NHYG sought review of care percentage determination

  1. As she was entitled to do under s 80A of Part VII of the Child Support (Registration and Collection) Act 1988 (CSRC Act), NHYG sought review of the care percentage determination.  She did so by first objecting to the care percentage determination and doing so within the time limit provided for by s 81 of the CSRC Act.  The Registrar made a decision under s 87(1) and disallowed her objection to the care percentage determination.

  1. NHYG then applied to the Tribunal for AAT first review of the Registrar’s decision to disallow the objection. AAT first review was provided for in Item 1 of s 89. Following its review, the AAT first set aside the Registrar’s decision and substituted a decision allowing the objection to the original determination. In its place, AAT first review made a new care percentage determination that NHYG had 100% care of her son and his father had 0% with effect from 8 February 2019. AAT first review’s decision was made under s 43(1) of the Administrative Appeals Tribunal Act 1975 (AAT Act).[1] Section 96A(b) of the CSRC Act provides that an application may be made to the Tribunal, or AAT second review, for review of a decision made under s 43(1) of the AAT Act on AAT first review of a care percentage decision.

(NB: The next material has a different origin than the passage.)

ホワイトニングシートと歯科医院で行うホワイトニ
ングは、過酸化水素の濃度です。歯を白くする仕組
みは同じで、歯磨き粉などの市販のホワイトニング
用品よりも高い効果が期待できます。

    [1] Section 43(1) of the AAT Act provides that: “For the purpose of reviewing a decision, the Tribunal may exercise all the powers and discretions that are conferred by any relevant enactment on the person who made the decision and shall make a decision in writing; (a) affirming the decision under review; (b) varying the decision under review; or (c) setting aside the decision under review and: (i) making a decision in substitution for the decision so set aside; or (ii) remitting the matter for reconsideration in accordance with any directions or recommendations of the Tribunal.

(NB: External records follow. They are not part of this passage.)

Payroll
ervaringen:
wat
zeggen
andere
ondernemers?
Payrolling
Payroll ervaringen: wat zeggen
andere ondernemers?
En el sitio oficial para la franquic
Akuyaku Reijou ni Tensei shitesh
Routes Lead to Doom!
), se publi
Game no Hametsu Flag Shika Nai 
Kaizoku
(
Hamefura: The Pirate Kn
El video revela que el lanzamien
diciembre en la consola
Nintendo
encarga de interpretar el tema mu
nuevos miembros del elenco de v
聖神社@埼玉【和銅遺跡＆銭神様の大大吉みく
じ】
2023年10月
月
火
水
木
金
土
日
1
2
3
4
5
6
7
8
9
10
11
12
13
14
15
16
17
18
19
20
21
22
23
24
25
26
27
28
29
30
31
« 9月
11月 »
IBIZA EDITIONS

  1. The AAT first review made its decision on 21 August 2019, as I have said.  On 10 September 2019, the Registrar calculated an amount of child support of $15,002 payable by NHYG to her son’s father.  The assessment period was 13 May 2018 to 25 June 2018.  The calculations were made on the basis of NHYG’s having 0% care of her son.  Putting aside the calculations for their daughter, the Registrar’s conclusion was that NHYG was obliged to pay her son’s father child support for their son and he was not obliged to pay any to her. 

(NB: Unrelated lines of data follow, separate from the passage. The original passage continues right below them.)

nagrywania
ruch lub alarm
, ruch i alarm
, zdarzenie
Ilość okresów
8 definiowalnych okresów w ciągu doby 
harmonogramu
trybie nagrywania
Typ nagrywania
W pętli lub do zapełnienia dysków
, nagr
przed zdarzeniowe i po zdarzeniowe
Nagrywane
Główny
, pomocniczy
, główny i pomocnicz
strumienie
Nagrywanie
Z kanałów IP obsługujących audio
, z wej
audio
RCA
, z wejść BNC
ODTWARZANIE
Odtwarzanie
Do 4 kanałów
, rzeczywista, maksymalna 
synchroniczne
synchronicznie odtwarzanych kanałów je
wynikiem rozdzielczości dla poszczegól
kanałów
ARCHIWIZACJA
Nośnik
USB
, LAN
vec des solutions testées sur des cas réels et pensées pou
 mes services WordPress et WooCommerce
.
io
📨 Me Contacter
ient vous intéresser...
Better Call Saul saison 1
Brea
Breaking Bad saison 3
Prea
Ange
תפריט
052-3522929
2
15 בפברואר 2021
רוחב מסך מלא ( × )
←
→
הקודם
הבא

  1. Under Item 11 of s 80(1) of the CSRC Act, NHYG was entitled to object to “the particulars of an administrative assessment”.  The expression “administrative assessment” has the same meaning as it does in the CS Act[2] where it “…means assessment (other than assessment for the purposes of a notional assessment) under Part 5.”[3]  NHYG had not objected and so had no decision of the Registrar on which to make an application for review to the AAT first review.

    [2] CSRC Act; s 4(1)

    [3] CS Act; s 5(1)

  1. NHYG applied to the Tribunal, or AAT second review, attaching a copy of the decision made by AAT first review on 21 August 2019 together with a copy of the letter dated 10 September 2019 written by the Registrar.  When the application form asked her for the date of the decision of which she sought review, NHYG wrote “10 September 2019”.  Her reasons for claiming that the decision was wrong were:

    On 21 Aug 2019, a decision was made that I have 100% care for my son … , as he is staying with me and going to … [school].  His father … who lives in … has not been visiting fortnightly to see … as he has been doing in the past few years.  He stopped towards the end of January 2019.  See AAT letter attached.  It explains the decision made.  Yesterday I received a letter from CSA giving a totally different scenario.  Where my care is 0% for …  Contrary to the decisions made by … and Child Support Registrar.  I am left to wonder why I should pay Child Support to … yet my son … is living with me.  And has not stopped at any one time living with me.  The only change is the father does not regularly visit him.  As stipulated in the letter from AAT.  I am not sure why the contradictory letter from CSA has been sent to me, please help.

Payment of prescribed fee

  1. NHYG paid a prescribed fee of $932 when she lodged her application. 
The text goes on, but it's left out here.